Kapitel 2
Erins Perspektive
„Du dringst in mein Territorium ein, bist du lebensmüde?“
Meine Finger umklammerten noch immer den Bilderrahmen, doch sie begannen zu zittern. Ich musste mich nicht einmal umdrehen, um zu wissen, wer sprach. Die Stimme allein trug genug Autorität, um mein Herz unregelmäßig in meiner Brust schlagen zu lassen.
Langsam riss ich meinen Blick von dem Foto los und sah Derek in der Tür stehen, seine imposante Gestalt versperrte jeden Fluchtweg. Seine durchdringenden stahlgrauen Augen starrten direkt auf mich, die Intensität seines Blicks ließ mich wie festgenagelt fühlen.

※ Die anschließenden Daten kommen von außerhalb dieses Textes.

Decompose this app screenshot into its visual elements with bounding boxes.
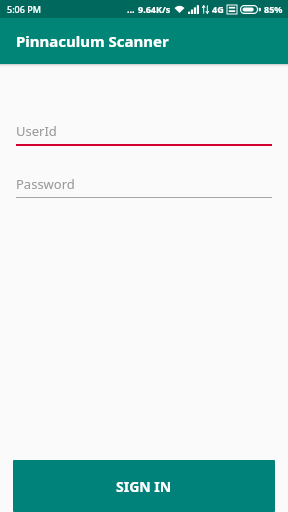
button[interactable]: UserId	[16, 122, 272, 146]
staticText: 85%	[264, 3, 283, 15]
button[interactable]: Password	[16, 175, 272, 198]
other: Cellular signal	[188, 5, 199, 14]
other: VoLTE	[227, 5, 237, 14]
staticText: 5:06 PM	[7, 3, 41, 15]
staticText: Pinnaculum Scanner	[16, 31, 169, 51]
staticText: Password	[16, 175, 75, 193]
staticText: UserId	[16, 122, 57, 140]
button[interactable]: SIGN IN	[13, 460, 275, 512]
staticText: SIGN IN	[116, 477, 172, 496]
other: Data transfer	[202, 5, 209, 14]
other: Wi-Fi	[174, 5, 185, 14]
staticText: ...	[127, 3, 135, 15]
staticText: 9.64K/s	[138, 3, 171, 15]
staticText: 4G	[212, 3, 224, 15]
other: Battery 85 percent	[240, 5, 261, 14]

„E-Es tut mir leid“, stammelte ich und stellte den Rahmen vorsichtig zurück auf den Nachttisch. „Ich war auf der Suche nach Bradleys Zimmer. Ich muss mich verlaufen haben.“
„Dieser Teil der Festung ist eindeutig als privater Bereich gekennzeichnet“, sagte Derek, seine Stimme unheimlich ruhig, aber mit einer unausgesprochenen Drohung. Er betrat den Raum mit anmutigen Schritten. „Dass du es so weit geschafft hast, zeigt entweder bemerkenswerte Dummheit oder absichtliche Respektlosigkeit.“
Meine Wangen brannten vor Scham. Ich stand vom Bett auf, verzweifelt darauf bedacht, zu gehen, aber meine Beine fühlten sich schwach wie Wackelpudding an.

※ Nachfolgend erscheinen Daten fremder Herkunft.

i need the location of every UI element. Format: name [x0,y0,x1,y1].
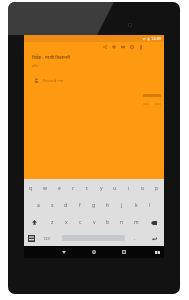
staticText: Record me [43,78,64,83]
button[interactable]: c [73,214,87,231]
button[interactable]: n [115,214,129,231]
staticText: y [100,185,103,192]
button[interactable]: Record me [24,76,164,85]
staticText: m [134,219,139,226]
staticText: s [51,202,54,209]
button[interactable]: t [80,180,94,197]
button[interactable]: Recents [109,248,139,256]
button[interactable]: f [73,197,87,214]
staticText: q [29,185,33,192]
button[interactable]: Favorite [109,42,118,52]
staticText: l [149,202,151,209]
button[interactable]: Shift [24,214,45,231]
staticText: 123 [43,236,50,241]
staticText: f [79,202,81,209]
button[interactable]: k [129,197,143,214]
staticText: शोधा [32,63,39,68]
button[interactable]: g [87,197,101,214]
button[interactable]: Emoji [24,231,38,246]
button[interactable]: a [31,197,45,214]
staticText: v [93,219,96,226]
staticText: विवेक - मराठी डिक्शनरी [32,55,70,61]
button[interactable]: Enter [144,231,164,246]
button[interactable]: u [108,180,122,197]
button[interactable]: 123 [38,231,62,246]
staticText: r [72,185,75,192]
staticText: b [106,219,110,226]
button[interactable]: h [101,197,115,214]
button[interactable]: l [143,197,157,214]
button[interactable]: e [52,180,66,197]
staticText: u [113,185,117,192]
button[interactable]: Home [79,248,109,256]
button[interactable]: Hide keyboard [153,248,161,256]
staticText: w [43,185,47,192]
staticText: e [58,185,61,192]
staticText: d [64,202,68,209]
button[interactable]: x [59,214,73,231]
staticText: g [92,202,96,209]
button[interactable]: w [38,180,52,197]
staticText: z [51,219,54,226]
staticText: i [128,185,130,192]
button[interactable]: Backspace [143,214,164,231]
staticText: h [106,202,110,209]
staticText: k [135,202,138,209]
staticText: . [134,235,136,242]
staticText: c [79,219,82,226]
button[interactable]: z [45,214,59,231]
button[interactable]: Settings [127,42,136,52]
staticText: o [141,185,145,192]
button[interactable]: Back [49,248,79,256]
staticText: p [155,185,159,192]
button[interactable]: o [136,180,150,197]
button[interactable]: d [59,197,73,214]
button[interactable]: History [118,42,127,52]
button[interactable]: s [45,197,59,214]
button[interactable]: i [122,180,136,197]
button[interactable]: b [101,214,115,231]
button[interactable]: r [66,180,80,197]
button[interactable]: p [150,180,164,197]
button[interactable]: q [24,180,38,197]
staticText: a [37,202,40,209]
button[interactable]: y [94,180,108,197]
staticText: t [86,185,88,192]
button[interactable]: More options [136,42,145,52]
button[interactable]: v [87,214,101,231]
staticText: n [120,219,124,226]
staticText: 12:00 [151,36,162,41]
staticText: j [121,202,123,209]
button[interactable]: j [115,197,129,214]
button[interactable]: Share [100,42,109,52]
button[interactable]: m [129,214,143,231]
staticText: x [65,219,68,226]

In diesem Moment bemerkte ich eine Frau hinter Derek auftauchen, ihr langes schwarzes Haar fiel wie ein Mitternachtswasserfall über ihren Rücken. Sie trug ein elegantes beiges Kleid, das ihre anmutigen Kurven betonte.
„Ist alles in Ordnung, Derek?“ fragte sie, ihre Stimme melodisch, aber neugierig, als ihr Blick auf mich fiel.

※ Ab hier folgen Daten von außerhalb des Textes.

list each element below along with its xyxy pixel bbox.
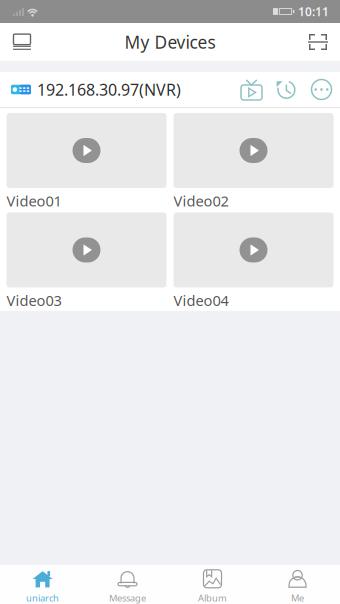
button[interactable]: Live view (234, 72, 269, 107)
staticText: 192.168.30.97(NVR) (37, 79, 181, 100)
staticText: 10:11 (298, 4, 329, 19)
button[interactable]: Video04 (174, 212, 334, 288)
staticText: Video04 (174, 290, 228, 310)
button[interactable]: Video03 (6, 212, 166, 288)
button[interactable]: uniarch (0, 565, 85, 604)
staticText: Video02 (174, 191, 228, 210)
button[interactable]: Video01 (6, 113, 166, 188)
staticText: Me (291, 592, 304, 604)
staticText: Message (109, 592, 146, 604)
button[interactable]: Me (255, 565, 340, 604)
staticText: Album (198, 592, 227, 604)
staticText: Video01 (6, 191, 62, 210)
button[interactable]: Video02 (174, 113, 334, 188)
button[interactable]: Playback (269, 72, 304, 107)
staticText: Video03 (6, 290, 62, 310)
button[interactable]: More (304, 72, 339, 107)
button[interactable]: Album (170, 565, 255, 604)
button[interactable]: Scan (298, 23, 338, 61)
staticText: My Devices (124, 30, 216, 54)
button[interactable]: Devices (2, 23, 42, 61)
staticText: uniarch (26, 592, 59, 604)
button[interactable]: Message (85, 565, 170, 604)
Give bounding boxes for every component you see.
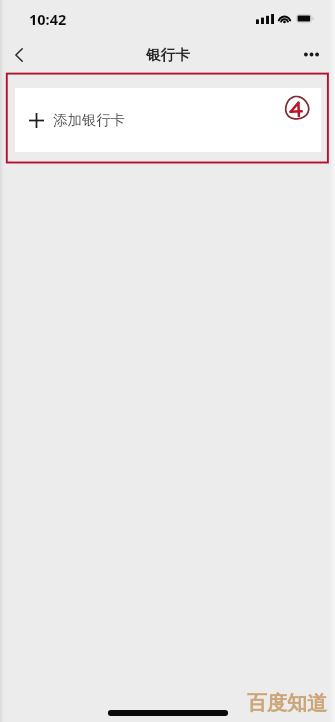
staticText: 添加银行卡 — [53, 111, 125, 129]
staticText: 百度知道 — [247, 691, 327, 716]
staticText: 银行卡 — [146, 46, 190, 64]
button[interactable]: More options — [294, 37, 328, 71]
button[interactable]: Back — [2, 38, 36, 72]
button[interactable]: 添加银行卡 — [15, 88, 321, 152]
staticText: 10:42 — [29, 9, 67, 29]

„Nur ein Eindringling“, antwortete Derek, ohne sie anzusehen. „Nichts, worüber du dir Sorgen machen musst, Mya.“
Das musste seine Verlobte vom Silverpine-Clan sein.
Sie trat um Derek herum, um mich besser zu sehen, ihre perfekt geschwungenen Augenbrauen hoben sich leicht überrascht. Aus der Nähe war sie noch schöner – hohe Wangenknochen, volle Lippen und Augen, die mich an polierten Bernstein erinnerten.
„Wer bist du?“ fragte sie, ihr Blick musterte mich.
Bevor ich antworten konnte, schnitt Derek ein, „Sie ist nur jemand, der gerade gehen wird.“ Sein Ton ließ keinen Raum für Widerspruch.
Mein Herz hämmerte in meiner Brust. Ich hatte mich noch nie so klein, so unbedeutend gefühlt. Ich begann, mich langsam zur Tür zu bewegen, den Blick gesenkt.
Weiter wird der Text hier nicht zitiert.